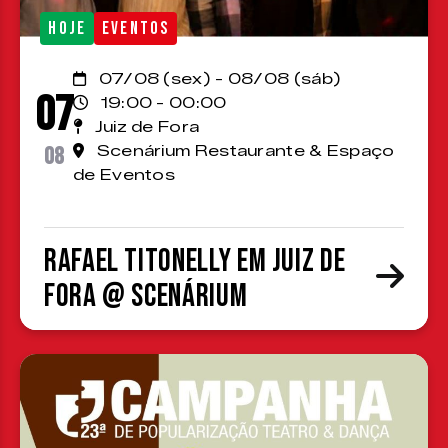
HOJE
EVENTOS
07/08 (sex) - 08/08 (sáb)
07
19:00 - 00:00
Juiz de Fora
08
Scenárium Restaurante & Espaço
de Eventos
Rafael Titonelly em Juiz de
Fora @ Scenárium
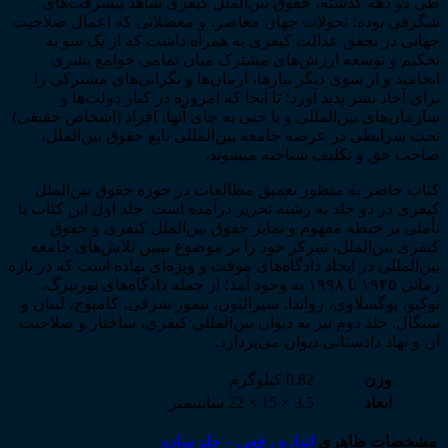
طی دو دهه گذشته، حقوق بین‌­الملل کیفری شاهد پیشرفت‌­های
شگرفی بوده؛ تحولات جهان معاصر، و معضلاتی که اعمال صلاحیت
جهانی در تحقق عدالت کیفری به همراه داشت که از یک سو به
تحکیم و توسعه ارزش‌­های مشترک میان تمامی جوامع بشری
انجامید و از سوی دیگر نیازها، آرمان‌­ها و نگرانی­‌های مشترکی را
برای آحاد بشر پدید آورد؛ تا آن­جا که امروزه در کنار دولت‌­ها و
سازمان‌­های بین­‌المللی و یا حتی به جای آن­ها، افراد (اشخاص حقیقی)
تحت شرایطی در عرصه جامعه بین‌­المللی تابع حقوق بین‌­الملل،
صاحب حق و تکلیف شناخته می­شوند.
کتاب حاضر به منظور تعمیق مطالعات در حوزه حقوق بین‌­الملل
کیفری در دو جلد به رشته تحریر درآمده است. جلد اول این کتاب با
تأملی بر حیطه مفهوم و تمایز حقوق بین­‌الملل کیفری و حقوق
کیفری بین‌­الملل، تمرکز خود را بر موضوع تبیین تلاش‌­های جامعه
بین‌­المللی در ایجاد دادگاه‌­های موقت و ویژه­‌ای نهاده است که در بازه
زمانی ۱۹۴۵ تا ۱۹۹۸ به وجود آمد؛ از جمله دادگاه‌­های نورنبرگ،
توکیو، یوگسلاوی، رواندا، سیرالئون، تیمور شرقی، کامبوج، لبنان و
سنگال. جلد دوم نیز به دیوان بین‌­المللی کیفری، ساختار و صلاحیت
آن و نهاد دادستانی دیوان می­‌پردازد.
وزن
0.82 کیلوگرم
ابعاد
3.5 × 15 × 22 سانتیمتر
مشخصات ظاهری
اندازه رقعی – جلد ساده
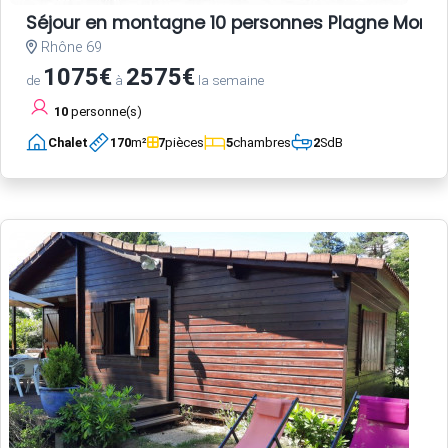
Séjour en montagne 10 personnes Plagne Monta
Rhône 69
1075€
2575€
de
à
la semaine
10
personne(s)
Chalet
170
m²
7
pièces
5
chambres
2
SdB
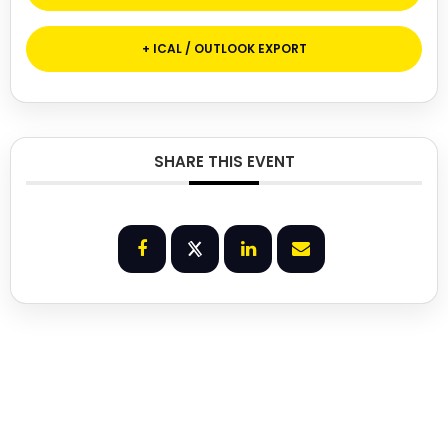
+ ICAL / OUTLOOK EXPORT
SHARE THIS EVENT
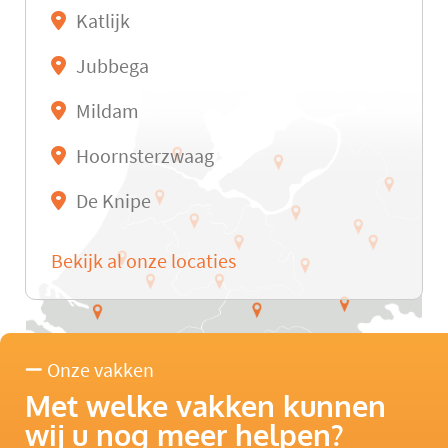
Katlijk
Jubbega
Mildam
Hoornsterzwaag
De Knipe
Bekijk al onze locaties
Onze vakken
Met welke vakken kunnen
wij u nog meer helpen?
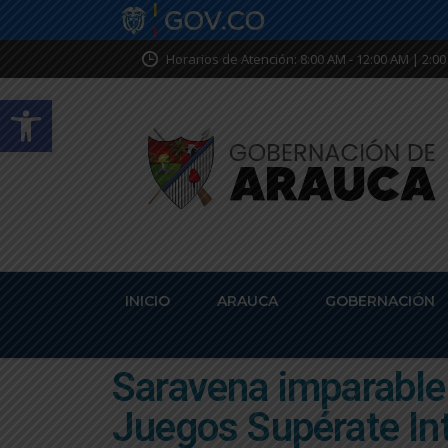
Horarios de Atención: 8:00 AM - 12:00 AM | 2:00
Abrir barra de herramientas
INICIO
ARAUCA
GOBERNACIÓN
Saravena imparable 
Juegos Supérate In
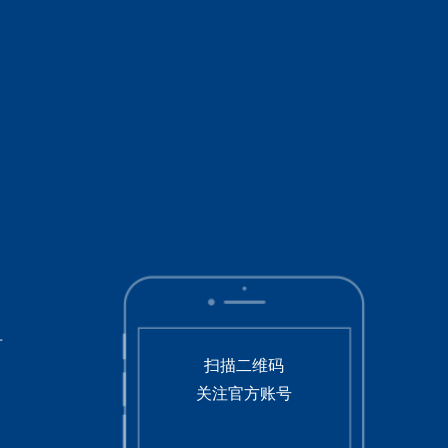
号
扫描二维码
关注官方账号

### Activity
Copy out the lines above with "vakken" in them.

### Completed task
Onze vakken
Met welke vakken kunnen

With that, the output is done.